[Page images and extracted text]
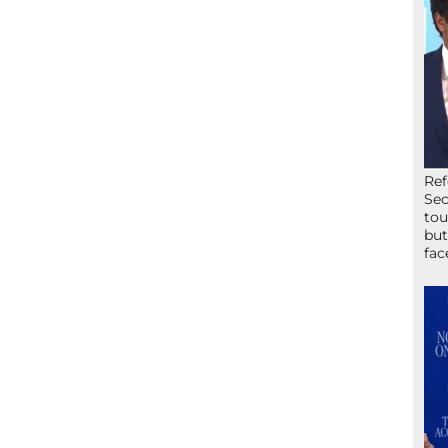
Ref
Sec
tou
but
fac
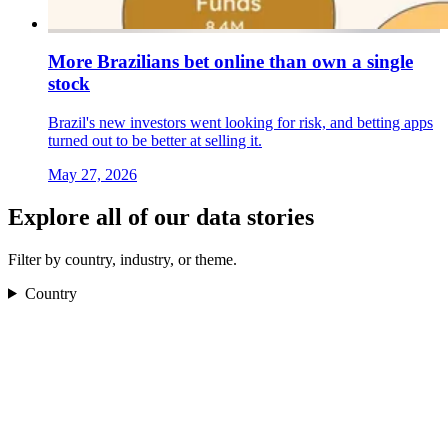
More Brazilians bet online than own a single
stock
Brazil's new investors went looking for risk, and betting apps
turned out to be better at selling it.
May 27, 2026
Explore all of our data stories
Filter by country, industry, or theme.
Country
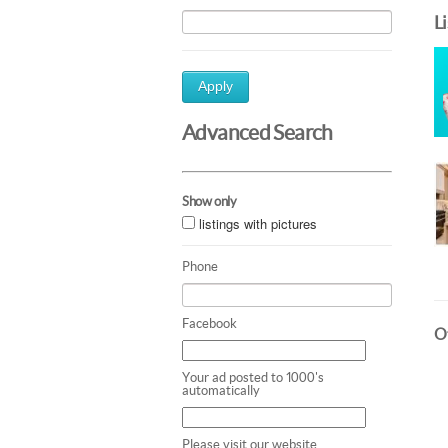
L
Apply
Advanced Search
Show only
listings with pictures
Phone
Facebook
Ot
Your ad posted to 1000's
automatically
Please visit our website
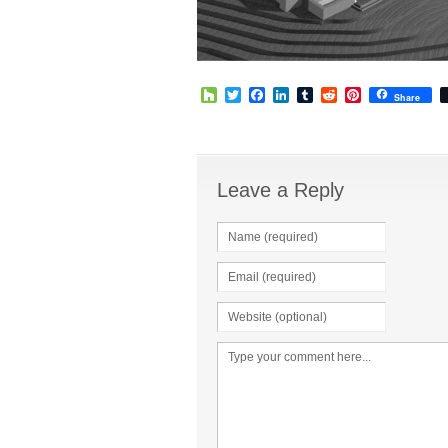
Houzz
Twitter
Facebook
LinkedIn
Tumblr
Reddit
Pinterest
Share
Leave a Reply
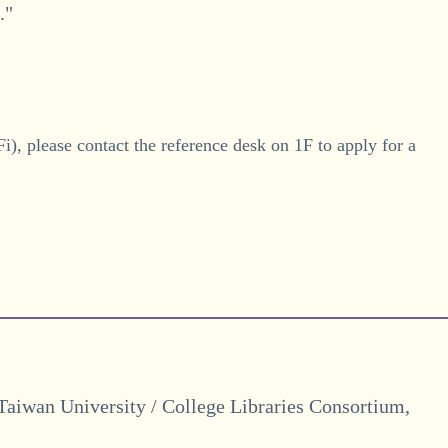
."
i), please contact the reference desk on 1F to apply for a
 Taiwan University / College Libraries Consortium,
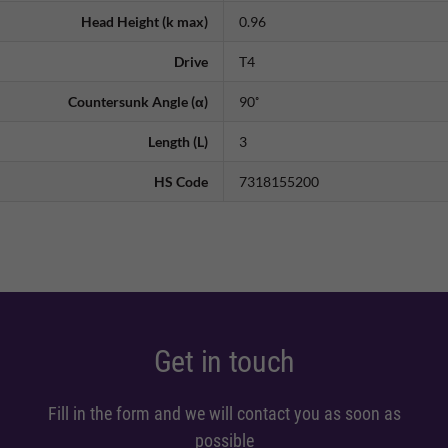
Head Height (k max)
0.96
Drive
T4
Countersunk Angle (α)
90˚
Length (L)
3
HS Code
7318155200
Get in touch
Fill in the form and we will contact you as soon as
possible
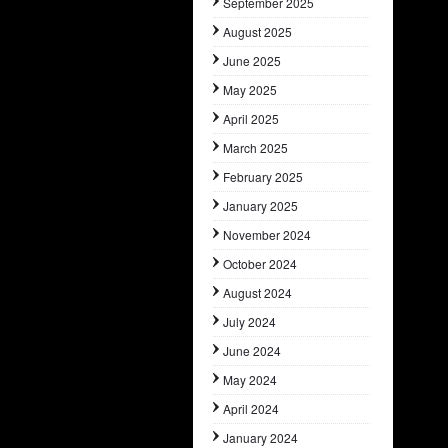
September 2025
August 2025
June 2025
May 2025
April 2025
March 2025
February 2025
January 2025
November 2024
October 2024
August 2024
July 2024
June 2024
May 2024
April 2024
January 2024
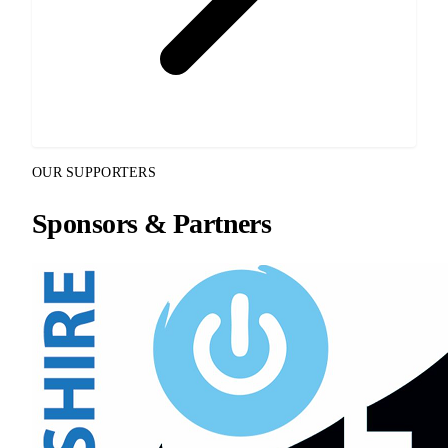
OUR SUPPORTERS
Sponsors & Partners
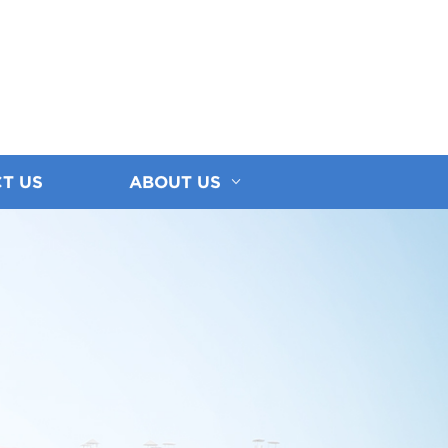
T US
ABOUT US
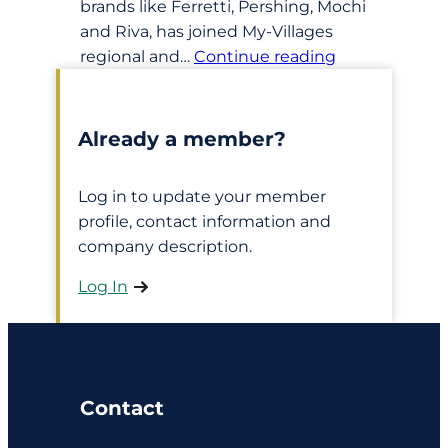
brands like Ferretti, Pershing, Mochi
and Riva, has joined My-Villages
regional and…
Continue reading
Already a member?
Log in to update your member
profile, contact information and
company description.
Log In
Contact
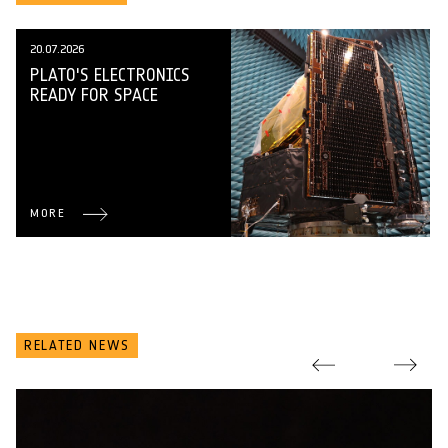
20.07.2026
PLATO'S ELECTRONICS
READY FOR SPACE
MORE
RELATED NEWS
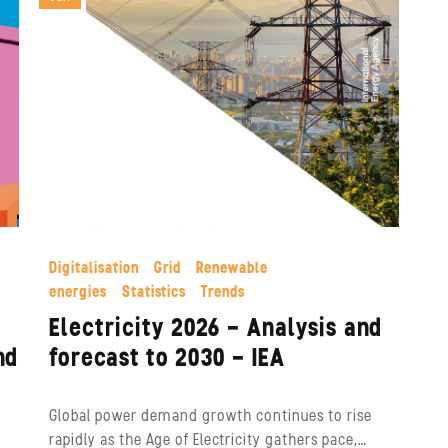
Digitalisation
Grid
Renewable
energies
Statistics
Trends
Electricity 2026 – Analysis and
nd
forecast to 2030 – IEA
Global power demand growth continues to rise
rapidly as the Age of Electricity gathers pace,…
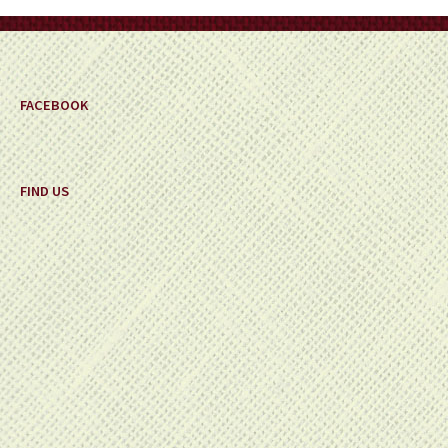
on
the
product
page
FACEBOOK
FIND US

■ **Task to carry out**
Give back all of the data exactly, but not the pictures.

■ **Task solution**
Ref
Sec
tou
but
fac
More Brazilians bet online than own a single
stock
Brazil's new investors went looking for risk, and betting apps
turned out to be better at selling it.
May 27, 2026
Explore all of our data stories
Filter by country, industry, or theme.
Country
L
Apply
Advanced Search
Show only
listings with pictures
Phone
Facebook
Ot
Your ad posted to 1000's
automatically
Please visit our website
Houzz
Twitter
Facebook
LinkedIn
Tumblr
Reddit
Pinterest
Share
Leave a Reply
."
i), please contact the reference desk on 1F to apply for a
 Taiwan University / College Libraries Consortium,
Head Height (k max)
0.96
Drive
T4
Countersunk Angle (α)
90˚
Length (L)
3
HS Code
7318155200
Get in touch
Fill in the form and we will contact you as soon as
possible
September 2025
August 2025
June 2025
May 2025
April 2025
March 2025
February 2025
January 2025
November 2024
October 2024
August 2024
July 2024
June 2024
May 2024
April 2024
January 2024
OUR SUPPORTERS
Sponsors & Partners
T US
ABOUT US
brands like Ferretti, Pershing, Mochi
and Riva, has joined My-Villages
regional and…
Continue reading
Already a member?
Log in to update your member
profile, contact information and
company description.
Log In
Contact
20.07.2026
PLATO'S ELECTRONICS
READY FOR SPACE
MORE
RELATED NEWS
Digitalisation
Grid
Renewable
energies
Statistics
Trends
Electricity 2026 – Analysis and
nd
forecast to 2030 – IEA
Global power demand growth continues to rise
rapidly as the Age of Electricity gathers pace,…
on
the
product
page
FACEBOOK
FIND US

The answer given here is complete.